◆ **Supplied information**:
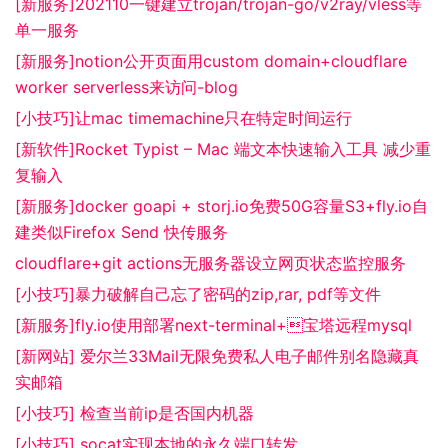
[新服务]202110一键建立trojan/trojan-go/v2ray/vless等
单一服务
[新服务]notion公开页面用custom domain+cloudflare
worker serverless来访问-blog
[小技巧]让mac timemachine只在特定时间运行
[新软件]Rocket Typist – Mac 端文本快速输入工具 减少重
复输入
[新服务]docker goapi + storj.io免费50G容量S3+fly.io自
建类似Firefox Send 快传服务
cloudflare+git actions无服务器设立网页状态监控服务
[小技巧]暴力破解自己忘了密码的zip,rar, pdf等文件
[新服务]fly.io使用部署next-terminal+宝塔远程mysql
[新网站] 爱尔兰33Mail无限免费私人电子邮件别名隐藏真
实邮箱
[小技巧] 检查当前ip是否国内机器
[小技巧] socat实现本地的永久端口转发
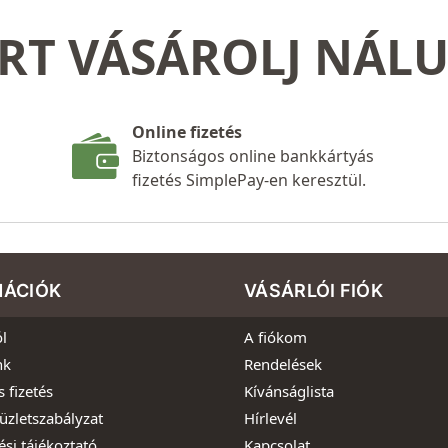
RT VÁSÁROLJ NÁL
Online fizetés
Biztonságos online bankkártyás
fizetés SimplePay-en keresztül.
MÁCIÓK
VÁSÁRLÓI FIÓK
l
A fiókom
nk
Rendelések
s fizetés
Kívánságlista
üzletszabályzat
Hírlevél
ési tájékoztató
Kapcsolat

◆ **Problem**: Quote the records in their entirety, keeping the wording exact and excluding pictures.

◆ **Your solution**:
[新服务]202110一键建立trojan/trojan-go/v2ray/vless等
单一服务
[新服务]notion公开页面用custom domain+cloudflare
worker serverless来访问-blog
[小技巧]让mac timemachine只在特定时间运行
[新软件]Rocket Typist – Mac 端文本快速输入工具 减少重
复输入
[新服务]docker goapi + storj.io免费50G容量S3+fly.io自
建类似Firefox Send 快传服务
cloudflare+git actions无服务器设立网页状态监控服务
[小技巧]暴力破解自己忘了密码的zip,rar, pdf等文件
[新服务]fly.io使用部署next-terminal+宝塔远程mysql
[新网站] 爱尔兰33Mail无限免费私人电子邮件别名隐藏真
实邮箱
[小技巧] 检查当前ip是否国内机器
[小技巧] socat实现本地的永久端口转发
RT VÁSÁROLJ NÁL
Online fizetés
Biztonságos online bankkártyás
fizetés SimplePay-en keresztül.
MÁCIÓK
VÁSÁRLÓI FIÓK
l
A fiókom
nk
Rendelések
s fizetés
Kívánságlista
üzletszabályzat
Hírlevél
ési tájékoztató
Kapcsolat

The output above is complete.